Everything dies, including information
Quite a lot, according to experts. One thing is for certain, what we believe is permanent isn’t. Digital storage systems can become unreadable within three to five years. Archivists and librarians are in constant race to convert data to newer formats. Entropy is always lurking in the wings. Joseph Janes, associate professor at the University of Washington Information School, says that although our professions and our people try to extend the average life span as much as possible using a variety of methods, it’s still holding back.
To make matters worse, archivists now face an unprecedented flood of information. Materials were scarce in the past and storage space was limited. Janes states, “Now we have an opposite problem.” “Everything is being recorded .”
In principle this could correct a historical wrong. Many people didn’t have the right cultural, gender, and socioeconomic background to enable their knowledge and work to be valued or preserved for centuries. The digital world’s massive scale presents a unique challenge. According to IDC, the amount that individuals, companies, and governments will create over the next few years is likely to be twice as much as all the digital data created before the advent of the internet.
Entire universities are working to find better ways to save data. For example, the Data and Service Center for Humanities at University of Basel has been working on a software platform called Knora that will not only archive many types of data related to humanities work, but also ensure that future generations can access them. Yet, the process is complicated.
“We can’t save everything … but that’s no reason to not do what we can.”
“You make educated guesses and hope for the best, but there are data sets that are lost because nobody knew they’d be useful,” says Andrea Ogier, assistant dean and director of data services at the University Libraries of Virginia Tech.
There are always enough people and money to do all the work. Formats are constantly changing and multiplying. How can we allocate resources so that things are preserved? Janes says budgets are limited. Janes says that in some cases, this means that stuff is saved or stored, but it just sits there, uncatalogued or unprocessed, making it nearly impossible to find or access. In some cases, archivists may even turn down new collections. The formats used to store data can be lost. NASA socked away 170 or so tapes of data on lunar dust, collected during the Apollo era. When researchers set out to use the tapes in the mid-2000s, they couldn’t find anyone with the 1960s-era IBM 729 Mark 5 machine needed to read them. The team was able to locate one in rough condition at the Australian Computer Museum warehouse. Volunteers assisted in the refurbishment of the machine.
Software also has a shelf-life. Ogier recalls trying out an old QuattroPro spreadsheet file and finding no software that could read it.
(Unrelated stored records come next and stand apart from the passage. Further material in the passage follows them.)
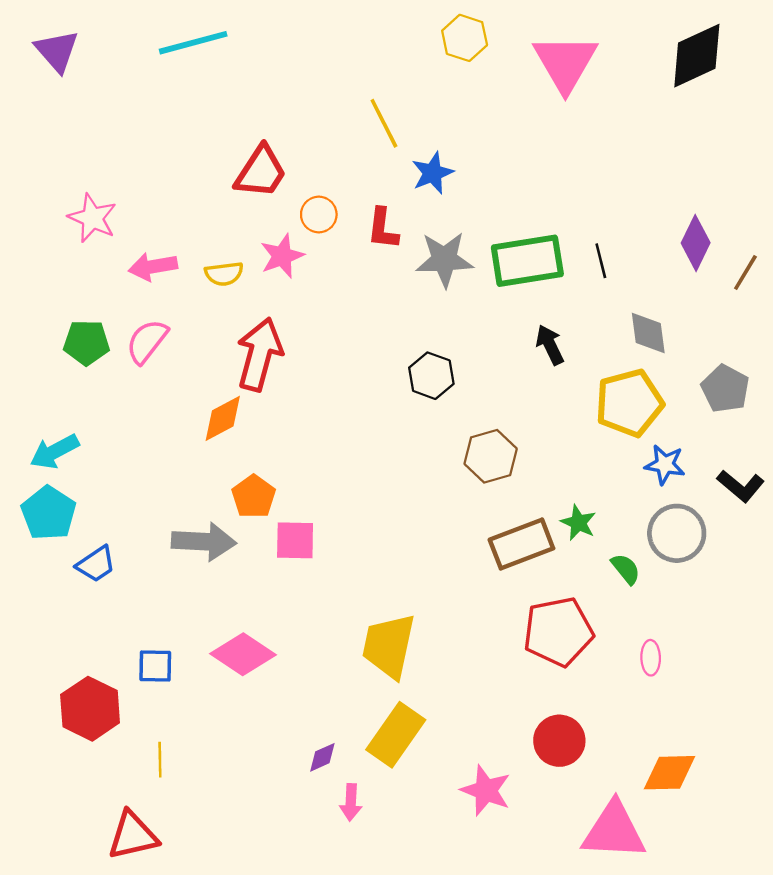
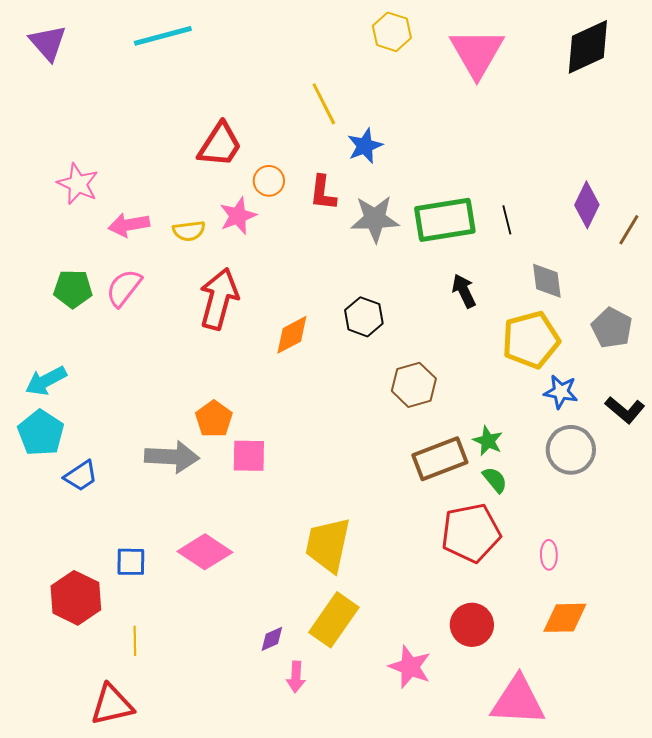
orange diamond: (223, 418) -> (292, 335), moved
green semicircle: (626, 569) -> (495, 480), moved
orange diamond: (670, 773) -> (565, 618), moved

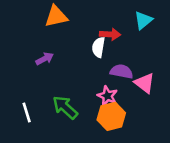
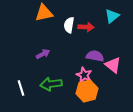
white semicircle: (98, 47) -> (69, 25), moved
purple arrow: (45, 59) -> (43, 54), moved
green arrow: (65, 107) -> (51, 84), turned -50

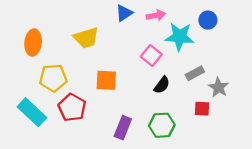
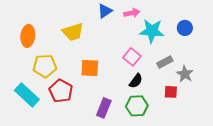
blue circle: (208, 20) -> (185, 28), moved
pink square: (151, 56) -> (132, 57), moved
black semicircle: (162, 85) -> (136, 81), moved

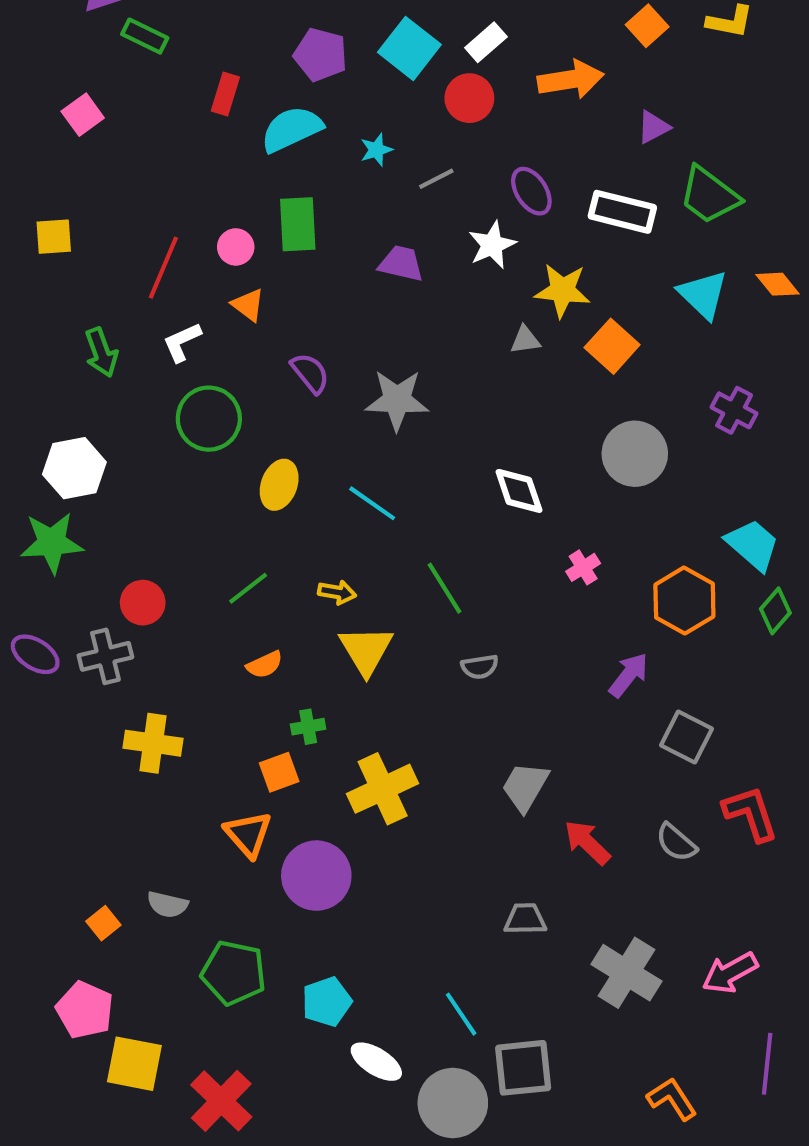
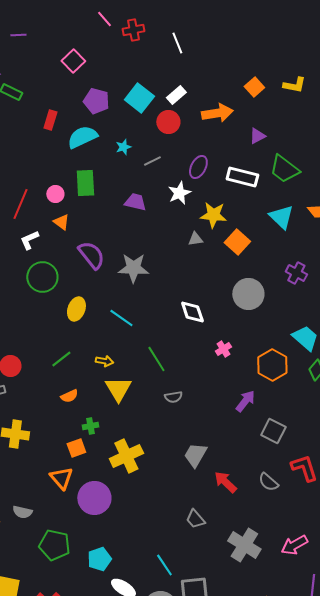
purple ellipse: (531, 191) -> (198, 167), turned 60
purple semicircle: (310, 373) -> (91, 255), size x1.4
gray trapezoid: (525, 919) -> (195, 519), turned -130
There have been attempts to future-proof programs. One project that got a lot of fanfare in 2015 is the Open Library of Images for Virtualized Execution (Olive) archive, which runs old software like Chaste 3.1, a 2013 biology and physiology research program, and the 1990 Mac version of the computer game The Oregon Trail on a set of virtual machines. Mahadev Satyanarayanan is a Carnegie Mellon University professor of computer science. He says that the project is still active. However, Olive’s offerings have faced challenges. Even unused software must be licensed from the companies that make it. And there is often no way to add new data to the archive’s research applications.
Other efforts to preserve knowledge’s longevity have also been unsuccessful. The Internet Archive, home of the Wayback Machine, has a large collection of digitized materials, including software, music, and videos; as of the summer of 2022 it was fighting a copyright infringement lawsuit brought by multiple publishers.
On the more hopeful side, the Text Encoding Initiative has maintained international standards for encoding machine-readable texts since the 1990s. A decade ago, the US Office of Science and Technology Policy stipulated that applications for federally supported research have to provide a data management plan so the data can be used by researchers or the public in the future. Ogier states that almost every grant-funded research project must store its data. There are no requirements for how long the data must be kept or who it should be stored.
Ideas, knowledge, and human creations are bound to continue to be lost. “We cannot save everything. We cannot provide access to all. Ogier states that we can’t retrieve all the information. “But that’s no reason to not do what we can.”
Erik Sherman is a freelance journalist based in Ashfield, Mass.
I’m a journalist who specializes in investigative reporting and writing. I have written for the New York Times and other publications.